Quando regressou, disse “raisparta o Veloso, nem sabe marcar um penalty, cabrão do homem!” e pegou no prato, penso que ia atirá-lo pela janela. A minha mãe pôs água na fervura “isso não é ser Benfiquista, isso é só ter raiva… que culpa tem o prato que o Veloso não tenha força?... Ainda por cima oferecido pelo teu tio!”. Ele lá se acalmou. E depois, voltando-se para mim, disse com mágoa “já os vi ganhar duas, era eu da tua idade. Desde então – desde o Bella Gutman! – nunca mais… já são quatro que vejo perder…” e eu por alguma razão senti-me culpado, porque era a primeira a que assistia, porque tinha a idade que o meu pai tivera quando ganhou as outras duas e porque não consegui repor a sorte do Benfica, fazer com que ganhasse novamente. E prometi a mim mesmo aplicar-me mais, dar mais atenção, projectar melhor a minha energia. E aplaudir os nossos jogadores em qualquer circunstância, ir ao Estádio sempre que pudesse e proteger aquele prato sempre que a coisa corresse mal.
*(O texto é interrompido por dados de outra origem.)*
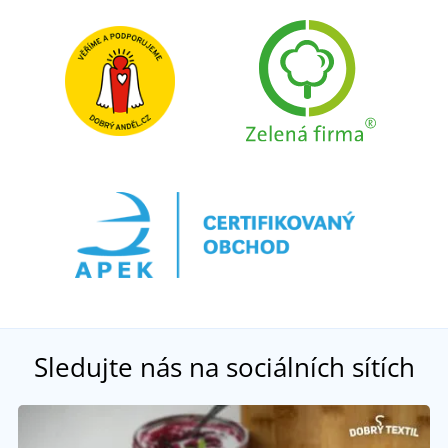
Sledujte nás na sociálních sítích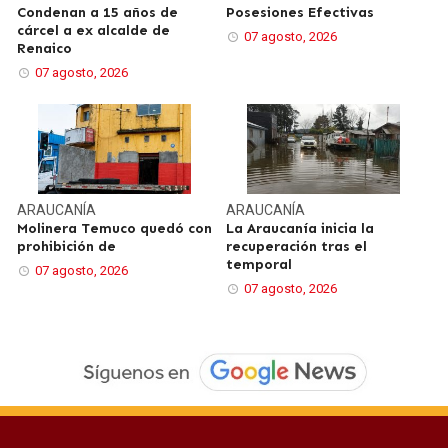
Condenan a 15 años de
Posesiones Efectivas
cárcel a ex alcalde de
07 agosto, 2026
Renaico
07 agosto, 2026
ARAUCANÍA
ARAUCANÍA
Molinera Temuco quedó con
La Araucanía inicia la
prohibición de
recuperación tras el
temporal
07 agosto, 2026
07 agosto, 2026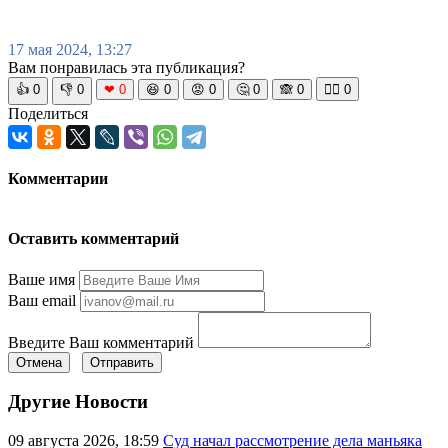
17 мая 2024, 13:27
Вам понравилась эта публикация?
👍
0
👎
0
❤
0
😆
0
😡
0
🤔
0
🙈
0
🧘‍♀️
0
Поделиться
Комментарии
Оставить комментарий
Ваше имя
Ваш email
Введите Ваш комментарий
Отмена
Отправить
Другие Новости
09 августа 2026, 18:59
Суд начал рассмотрение дела маньяка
Mas lembro-me, mais do que de tudo o resto, de ter desejado um dia poder voltar a ver o Benfica enfrentar o PSV. Se possível, em plena Luz. Para, então, poder desfazer aquele sentimento de culpa que nunca consegui debelar. Dia 7 de Abril, isto é entre nós, ó Eindhoven: só eu e tu, olhos nos olhos.
1 comentário:
Enorme post, Diego!
Tanta coisa parecida com o que o nome Eindhoven me diz. Está encravado há 23 anos. Isso e a mais recente com eles, há uns anos para a fase de grupos da Champions, em que, por um trânsito infernal, só consegui entrar no Estádio na segunda parte.
É para esfolar! Pelo Veloso, pelo Diamantino, por todos, no fundo.